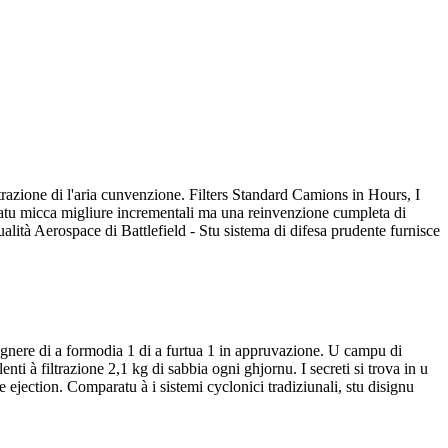
iltrazione di l'aria cunvenzione. Filters Standard Camions in Hours, I
mandatu micca migliure incrementali ma una reinvenzione cumpleta di
alità Aerospace di Battlefield - Stu sistema di difesa prudente furnisce
gegnere di a formodia 1 di a furtua 1 in appruvazione. U campu di
nti à filtrazione 2,1 kg di sabbia ogni ghjornu. I secreti si trova in u
e ejection. Comparatu à i sistemi cyclonici tradiziunali, stu disignu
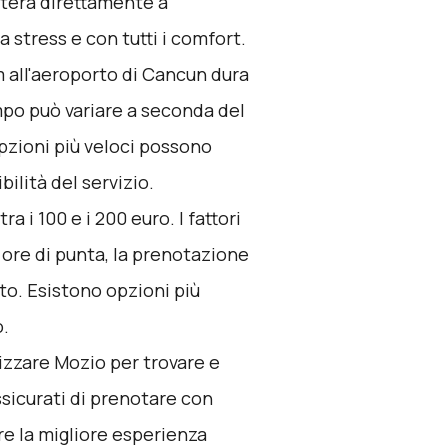
rterà direttamente a
 stress e con tutti i comfort.
m all'aeroporto di Cancun dura
tempo può variare a seconda del
Opzioni più veloci possono
bilità del servizio.
a i 100 e i 200 euro. I fattori
 ore di punta, la prenotazione
elto. Esistono opzioni più
o.
lizzare
Mozio
per trovare e
Assicurati di prenotare con
re la migliore esperienza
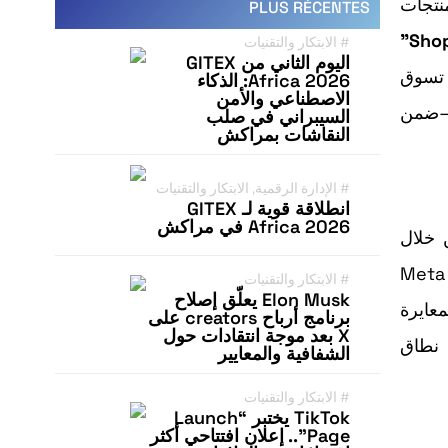
نتجات
PLUS RÉCENTES
#
الابتكار والتقنيات
اليوم الثاني من GITEX
د تسوق
Africa 2026: الذكاء
الاصطناعي والأمن
ية—ضمن
السيبراني في صلب
النقاشات بمراكش
#
الإدارة الرقمية
,
الابتكار والتقنيات
انطلاقة قوية لـ GITEX
Africa 2026 في مراكش
 إلى Meta AI عبر الويب من خلال
meta.ai على متصفح سطح المكتب. ويمكن تمييز الميزة بوضوح عبر زر يحمل اسمها داخل مربع إدخال الاستعلام. Meta
#
الابتكار والتقنيات
Elon Musk يعلّق إصلاح
معايرة
برنامج أرباح creators على
X بعد موجة انتقادات حول
 نطاق
الشفافية والمعايير
#
الابتكار والتقنيات
TikTok يختبر “Launch
Page”.. إعلان افتتاحي أكثر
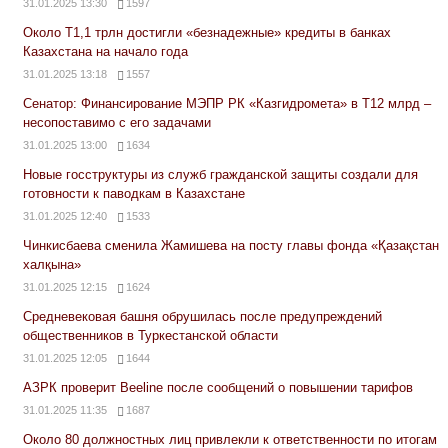
31.01.2025 13:30
1597
Около Т1,1 трлн достигли «безнадежные» кредиты в банках
Казахстана на начало года
31.01.2025 13:18
1557
Сенатор: Финансирование МЭПР РК «Казгидромета» в Т12 млрд –
несопоставимо с его задачами
31.01.2025 13:00
1634
Новые госструктуры из служб гражданской защиты создали для
готовности к паводкам в Казахстане
31.01.2025 12:40
1533
Чинкисбаева сменила Жамишева на посту главы фонда «Қазақстан
халқына»
31.01.2025 12:15
1624
Средневековая башня обрушилась после предупреждений
общественников в Туркестанской области
31.01.2025 12:05
1644
АЗРК проверит Beeline после сообщений о повышении тарифов
31.01.2025 11:35
1687
Около 80 должностных лиц привлекли к ответственности по итогам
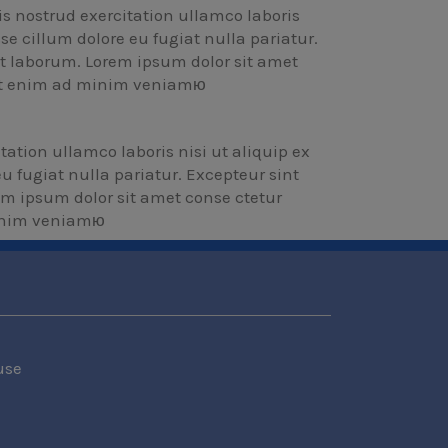
 nostrud exercitation ullamco laboris
se cillum dolore eu fugiat nulla pariatur.
st laborum. Lorem ipsum dolor sit amet
. Ut enim ad minim veniamю
tion ullamco laboris nisi ut aliquip ex
u fugiat nulla pariatur. Excepteur sint
em ipsum dolor sit amet conse ctetur
minim veniamю
use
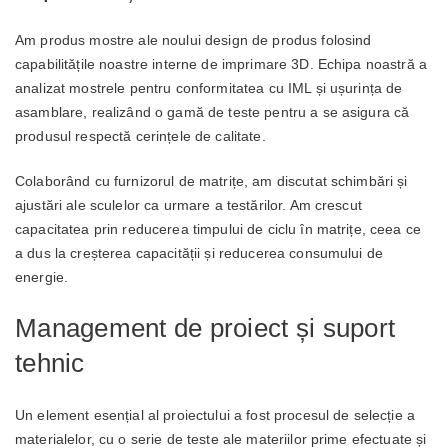
Am produs mostre ale noului design de produs folosind
capabilitățile noastre interne de imprimare 3D. Echipa noastră a
analizat mostrele pentru conformitatea cu IML și ușurința de
asamblare, realizând o gamă de teste pentru a se asigura că
produsul respectă cerințele de calitate.
Colaborând cu furnizorul de matrițe, am discutat schimbări și
ajustări ale sculelor ca urmare a testărilor. Am crescut
capacitatea prin reducerea timpului de ciclu în matrițe, ceea ce
a dus la creșterea capacității și reducerea consumului de
energie.
Management de proiect și suport
tehnic
Un element esențial al proiectului a fost procesul de selecție a
materialelor, cu o serie de teste ale materiilor prime efectuate și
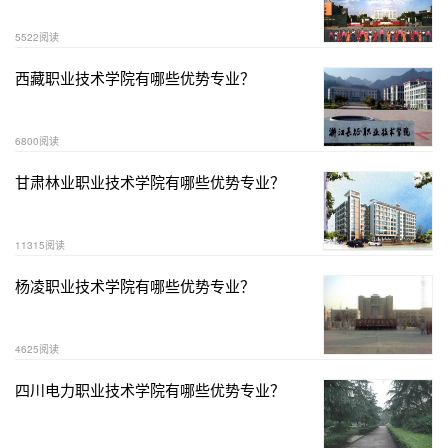
5522阅读
西藏职业技术学院有哪些优势专业？
6800阅读
甘肃林业职业技术学院有哪些优势专业？
11315阅读
杨凌职业技术学院有哪些优势专业？
4625阅读
四川电力职业技术学院有哪些优势专业？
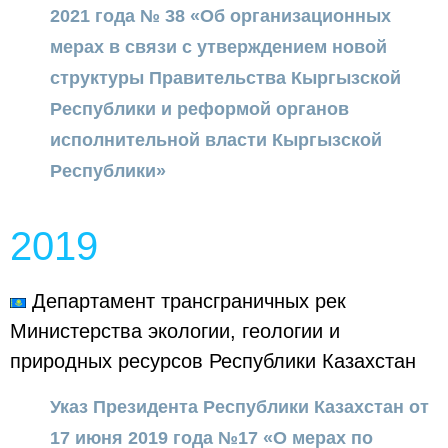
2021 года № 38 «Об организационных
мерах в связи с утверждением новой
структуры Правительства Кыргызской
Республики и реформой органов
исполнительной власти Кыргызской
Республики»
2019
Департамент трансграничных рек
Министерства экологии, геологии и
природных ресурсов Республики Казахстан
Указ Президента Республики Казахстан от
17 июня 2019 года №17 «О мерах по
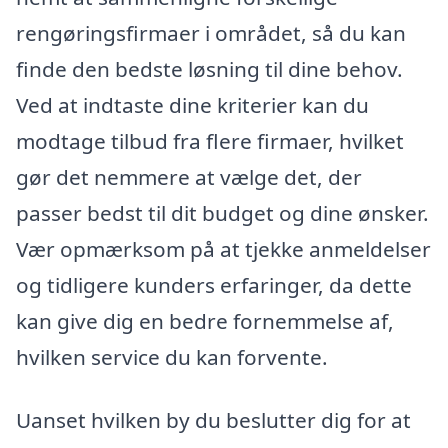
rengøringsfirmaer i området, så du kan
finde den bedste løsning til dine behov.
Ved at indtaste dine kriterier kan du
modtage tilbud fra flere firmaer, hvilket
gør det nemmere at vælge det, der
passer bedst til dit budget og dine ønsker.
Vær opmærksom på at tjekke anmeldelser
og tidligere kunders erfaringer, da dette
kan give dig en bedre fornemmelse af,
hvilken service du kan forvente.
Uanset hvilken by du beslutter dig for at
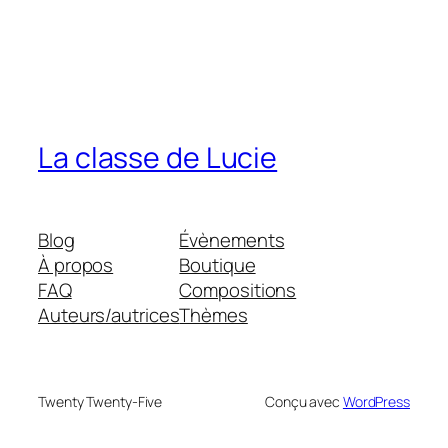
La classe de Lucie
Blog
Évènements
À propos
Boutique
FAQ
Compositions
Auteurs/autrices
Thèmes
Twenty Twenty-Five
Conçu avec
WordPress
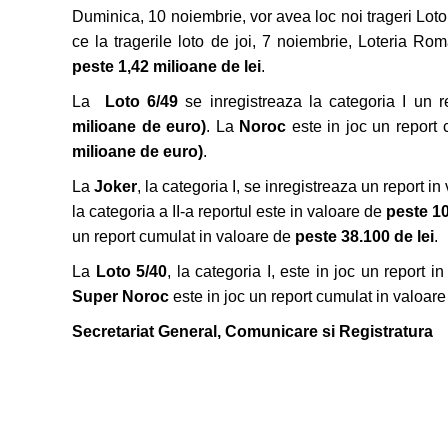
Duminica, 10 noiembrie, vor avea loc noi trageri Lot
ce la tragerile loto de joi, 7 noiembrie, Loteria Ro
peste 1,42 milioane de lei
.
La
Loto 6/49
se inregistreaza la categoria I un 
milioane de euro)
. La
Noroc
este in joc un report
milioane de euro)
.
La
Joker
, la categoria I, se inregistreaza un report i
la categoria a II-a reportul este in valoare de
peste 10
un report cumulat in valoare de
peste 38.100 de lei
.
La
Loto 5/40
, la categoria I, este in joc un report 
Super Noroc
este in joc un report cumulat in valoar
Secretariat General, Comunicare si Registratura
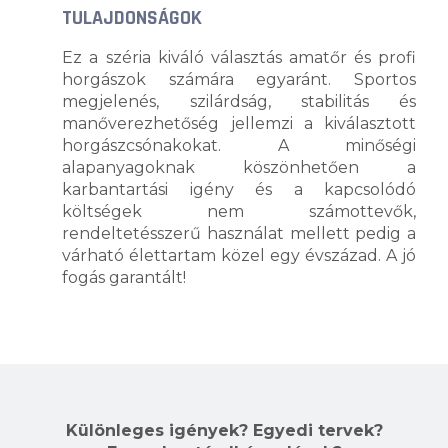
TULAJDONSÁGOK
Ez a széria kiváló választás amatőr és profi
horgászok számára egyaránt. Sportos
megjelenés, szilárdság, stabilitás és
manőverezhetőség jellemzi a kiválasztott
horgászcsónakokat. A minőségi
alapanyagoknak köszönhetően a
karbantartási igény és a kapcsolódó
költségek nem
számottevők,
rendeltetésszerű használat mellett pedig a
várható élettartam közel egy évszázad. A jó
fogás garantált!
Különleges igények? Egyedi tervek?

_Problem_
Where in the records does the word "ipsum" appear? Copy each line that holds it.

_Response to the task_
st laborum. Lorem ipsum dolor sit amet
em ipsum dolor sit amet conse ctetur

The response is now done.